Posted on Sep 30, 2021

Reading Christopher John’s account of the working conditions of HGV drivers in the UK (‘Getting into Europe is a relief every time’: an HGV driver reflects on UK crisis, 27 September), I was struck by the fact that I had no idea how bad they are. If we weren’t in the middle of a Brexit-induced driver shortage, I probably still wouldn’t.

The exodus of European workers has created a vacuum in the form of a labour shortage. From that space, a national discussion that foregrounds both the voices and interests of working-class people has emerged. There have been lots of references to this as an unexpected or ironic benefit of Brexit. This is beyond patronising. British HGV drivers were a largely pro-Brexit demographic. Now, their wages are going up and drivers’ concerns are being represented in a newspaper as staunchly pro-remain as the Guardian. This is not an unexpected consequence. This is them getting what they voted for.
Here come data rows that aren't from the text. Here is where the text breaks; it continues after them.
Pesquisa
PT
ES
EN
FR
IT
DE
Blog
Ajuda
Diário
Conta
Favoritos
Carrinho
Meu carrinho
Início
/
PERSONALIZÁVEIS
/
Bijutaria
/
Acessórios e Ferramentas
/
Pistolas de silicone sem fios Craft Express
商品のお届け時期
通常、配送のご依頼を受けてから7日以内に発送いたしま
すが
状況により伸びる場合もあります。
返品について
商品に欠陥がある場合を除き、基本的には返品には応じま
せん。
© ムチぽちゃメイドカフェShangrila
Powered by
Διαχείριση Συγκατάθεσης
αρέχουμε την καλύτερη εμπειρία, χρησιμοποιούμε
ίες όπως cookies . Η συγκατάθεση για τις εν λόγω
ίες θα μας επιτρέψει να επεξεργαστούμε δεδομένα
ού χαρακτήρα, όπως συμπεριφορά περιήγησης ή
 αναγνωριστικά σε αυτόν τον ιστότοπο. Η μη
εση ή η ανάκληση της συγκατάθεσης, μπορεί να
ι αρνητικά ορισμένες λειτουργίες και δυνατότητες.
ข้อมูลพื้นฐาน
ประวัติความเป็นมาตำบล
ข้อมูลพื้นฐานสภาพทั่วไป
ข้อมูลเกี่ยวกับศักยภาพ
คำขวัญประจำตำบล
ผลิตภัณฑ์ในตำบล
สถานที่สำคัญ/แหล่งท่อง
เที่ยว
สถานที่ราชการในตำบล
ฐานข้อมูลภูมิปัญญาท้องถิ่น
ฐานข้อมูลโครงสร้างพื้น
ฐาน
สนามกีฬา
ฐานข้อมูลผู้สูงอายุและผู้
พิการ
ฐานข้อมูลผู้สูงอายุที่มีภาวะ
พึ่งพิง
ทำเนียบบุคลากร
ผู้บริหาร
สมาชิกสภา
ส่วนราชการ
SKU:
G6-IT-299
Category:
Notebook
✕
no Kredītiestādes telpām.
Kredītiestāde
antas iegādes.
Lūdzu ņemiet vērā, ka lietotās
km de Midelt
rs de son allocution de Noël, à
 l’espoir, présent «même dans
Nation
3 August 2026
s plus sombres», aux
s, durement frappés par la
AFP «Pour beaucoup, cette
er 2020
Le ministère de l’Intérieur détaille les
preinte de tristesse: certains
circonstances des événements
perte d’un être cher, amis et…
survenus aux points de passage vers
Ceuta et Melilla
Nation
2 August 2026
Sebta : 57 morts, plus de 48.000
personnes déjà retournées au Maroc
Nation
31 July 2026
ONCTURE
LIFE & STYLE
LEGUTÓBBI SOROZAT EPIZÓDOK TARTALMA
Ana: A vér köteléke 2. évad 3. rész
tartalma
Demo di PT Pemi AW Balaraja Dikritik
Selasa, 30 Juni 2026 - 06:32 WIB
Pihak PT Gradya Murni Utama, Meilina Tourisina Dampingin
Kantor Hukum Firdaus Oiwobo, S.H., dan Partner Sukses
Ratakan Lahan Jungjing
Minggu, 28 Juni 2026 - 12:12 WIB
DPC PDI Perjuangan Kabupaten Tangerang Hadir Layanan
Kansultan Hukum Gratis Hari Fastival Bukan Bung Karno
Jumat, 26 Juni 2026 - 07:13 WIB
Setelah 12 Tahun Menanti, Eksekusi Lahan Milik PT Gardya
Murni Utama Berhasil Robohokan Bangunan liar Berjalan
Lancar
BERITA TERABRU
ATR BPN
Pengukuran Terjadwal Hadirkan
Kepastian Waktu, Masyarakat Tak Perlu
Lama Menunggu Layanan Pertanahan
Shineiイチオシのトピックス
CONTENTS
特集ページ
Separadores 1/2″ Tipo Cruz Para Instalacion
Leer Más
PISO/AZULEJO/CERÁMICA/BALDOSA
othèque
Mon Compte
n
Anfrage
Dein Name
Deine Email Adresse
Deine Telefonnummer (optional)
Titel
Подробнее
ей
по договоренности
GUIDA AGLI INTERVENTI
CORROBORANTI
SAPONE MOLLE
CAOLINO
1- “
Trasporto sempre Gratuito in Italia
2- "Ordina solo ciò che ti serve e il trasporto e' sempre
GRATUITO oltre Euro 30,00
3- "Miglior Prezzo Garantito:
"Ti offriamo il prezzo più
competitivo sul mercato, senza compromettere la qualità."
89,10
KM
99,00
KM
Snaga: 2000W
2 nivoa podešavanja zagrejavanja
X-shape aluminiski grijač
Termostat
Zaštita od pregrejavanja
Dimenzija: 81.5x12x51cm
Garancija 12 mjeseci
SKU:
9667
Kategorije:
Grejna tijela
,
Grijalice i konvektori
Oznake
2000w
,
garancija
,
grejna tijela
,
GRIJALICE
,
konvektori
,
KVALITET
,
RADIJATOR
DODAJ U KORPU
Of course, this could have been achieved without such a damaging act of national sabotage as Brexit. But this is beside the point. The point is that it wouldn’t have been. I think lots of leave voters intuited that the chaos caused by Brexit would force a shift in the political landscape, one that ended the chronic underrepresentation of their interests. Those of us who assumed that working-class leave voters didn’t understand what they were doing owe them an apology.
Jonny Marsh
Sutton, London

Amid the labour shortages in haulage and agriculture, food supply and other sectors, it’s worth noting that Brexiters don’t seem to have realised that by cutting off freedom of movement, they have at a stroke cut off a large and flexible reserve pool of workers in many sectors, not forgetting the NHS and care sector.

This was like an overdraft facility, allowing fluctuations in worker availability to be spread across the EU. We now find our “cheques” for UK haulier and agricultural workers are “bouncing”, with no overdraft reserve to tide us over the peak demand. By boxing ourselves into a corner with the Conservatives’ “red lines”, we now find that we are frequently hitting the limits, and demand cannot be met solely from UK workers.